Benchmarking trust: Engineering AI safety pipelines for financial services and life sciences
Shantanu Sharma
SVAM International Inc.
Abstract
As Large Language Models (LLMs) move from experimental sandboxes to production environments in regulated industries, the margin for error is non-existent. In sectors like financial services and life sciences, “hallucinations” are not just quirks—they are compliance risks and safety hazards. This session explores the engineering challenges of operationalizing AI safety.
Drawing on current ML research and my background in quantitative finance and life science research, I will discuss methodologies for designing domain-relevant AI safety benchmarks.

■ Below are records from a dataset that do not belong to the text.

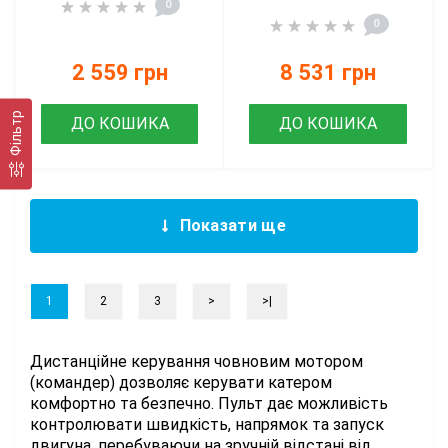
0
0
2 559 грн
8 531 грн
Фільтр
ДО КОШИКА
ДО КОШИКА
Показати ще
1
2
3
>
>|
Дистанційне керування човновим мотором
(командер) дозволяє керувати катером
комфортно та безпечно. Пульт дає можливість
контролювати швидкість, напрямок та запуск
двигуна, перебуваючи на зручній відстані від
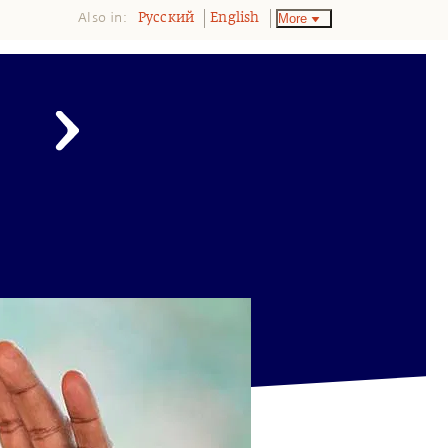
Also in:
More
Pусский
English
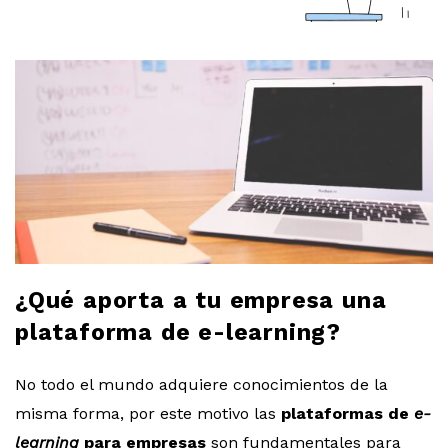
a
r
l
o
b
l
¿Qué aporta a tu empresa una
o
plataforma de e-learning?
g
No todo el mundo adquiere conocimientos de la
misma forma, por este motivo las
plataformas de
e-
learning
para empresas
son fundamentales para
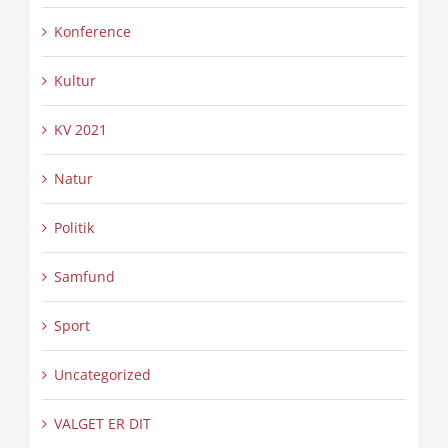
Konference
Kultur
KV 2021
Natur
Politik
Samfund
Sport
Uncategorized
VALGET ER DIT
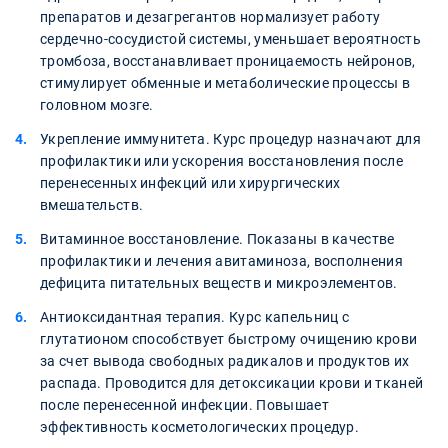
препаратов и дезагрегантов нормализует работу
сердечно-сосудистой системы, уменьшает вероятность
тромбоза, восстанавливает проницаемость нейронов,
стимулирует обменные и метаболические процессы в
головном мозге.
Укрепление иммунитета. Курс процедур назначают для
профилактики или ускорения восстановления после
перенесенных инфекций или хирургических
вмешательств.
Витаминное восстановление. Показаны в качестве
профилактики и лечения авитаминоза, восполнения
дефицита питательных веществ и микроэлементов.
Антиоксидантная терапия. Курс капельниц с
глутатионом способствует быстрому очищению крови
за счет вывода свободных радикалов и продуктов их
распада. Проводится для детоксикации крови и тканей
после перенесенной инфекции. Повышает
эффективность косметологических процедур.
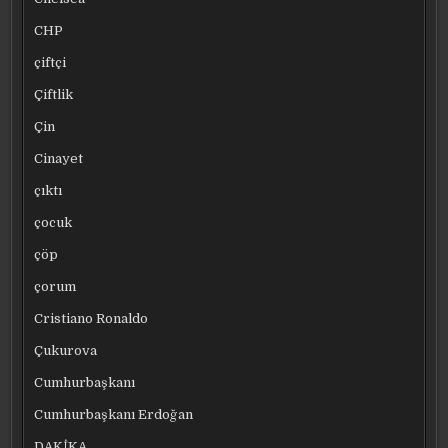
CHP
çiftçi
Çiftlik
Çin
Cinayet
çıktı
çocuk
çöp
çorum
Cristiano Ronaldo
Çukurova
Cumhurbaşkanı
Cumhurbaşkanı Erdoğan
DAKİKA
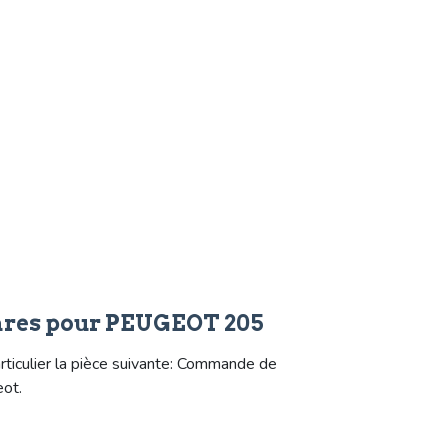
hares pour PEUGEOT 205
iculier la pièce suivante: Commande de
eot.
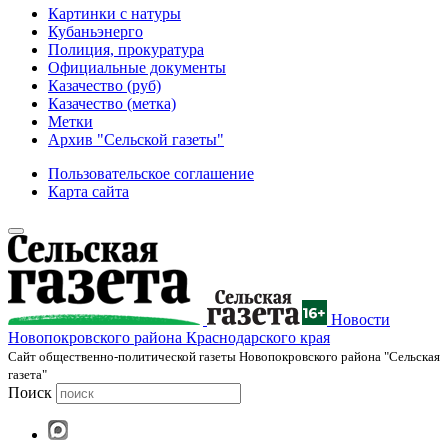
Картинки с натуры
Кубаньэнерго
Полиция, прокуратура
Официальные документы
Казачество (руб)
Казачество (метка)
Метки
Архив "Сельской газеты"
Пользовательское соглашение
Карта сайта
Новости
Новопокровского района Краснодарского края
Cайт общественно-политической газеты Новопокровского района "Сельская
газета"
Поиск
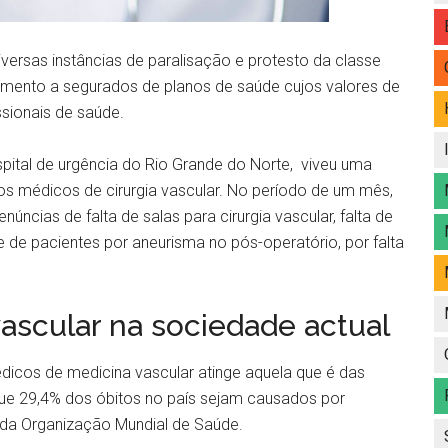
versas instâncias de paralisação e protesto da classe
imento a segurados de planos de saúde cujos valores de
sionais de saúde.
spital de urgência do Rio Grande do Norte, viveu uma
os médicos de cirurgia vascular. No período de um mês,
ncias de falta de salas para cirurgia vascular, falta de
e de pacientes por aneurisma no pós-operatório, por falta
vascular na sociedade actual
dicos de medicina vascular atinge aquela que é das
 que 29,4% dos óbitos no país sejam causados por
da Organização Mundial de Saúde.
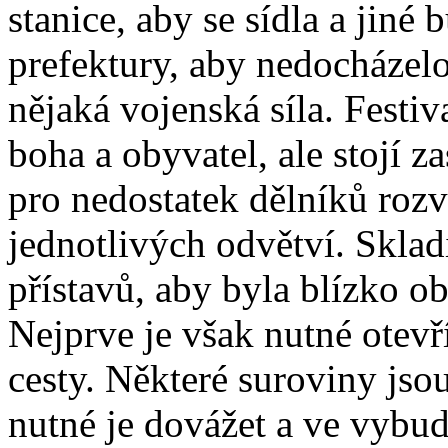
stanice, aby se sídla a jiné 
prefektury, aby nedocházel
nějaká vojenská síla. Festi
boha a obyvatel, ale stojí 
pro nedostatek dělníků rozv
jednotlivých odvětví. Sklad
přístavů, aby byla blízko o
Nejprve je však nutné otev
cesty. Některé suroviny jsou
nutné je dovážet a ve vybu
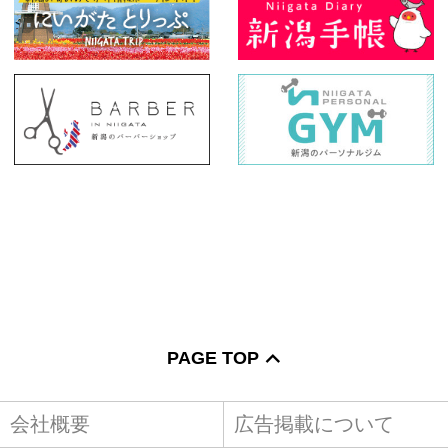
PAGE TOP
会社概要
広告掲載について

Attendees will learn practical strategies for integrating these safety checks into MLOps pipelines, ensuring that LLM deployments remain reliable, compliant, and valuable in compliance sensitive environments.
Bio
Shantanu holds a Ph.D. in Biochemistry from UNC Chapel Hill and a B.Tech. in Computer Science from IIT Kanpur. His diverse professional experience includes co-founding tech startups (mortgagetech STEM Lending) and driving innovative R&D projects in life sciences, financial services and AI for global institutions like Goldman Sachs, Citigroup, and GE Research.
Shantanu is interested in working in AI applications for financial services and life sciences. He is involved in building global communities for life sciences research, advocating for the safe and impactful adoption of machine learning in regulated sectors.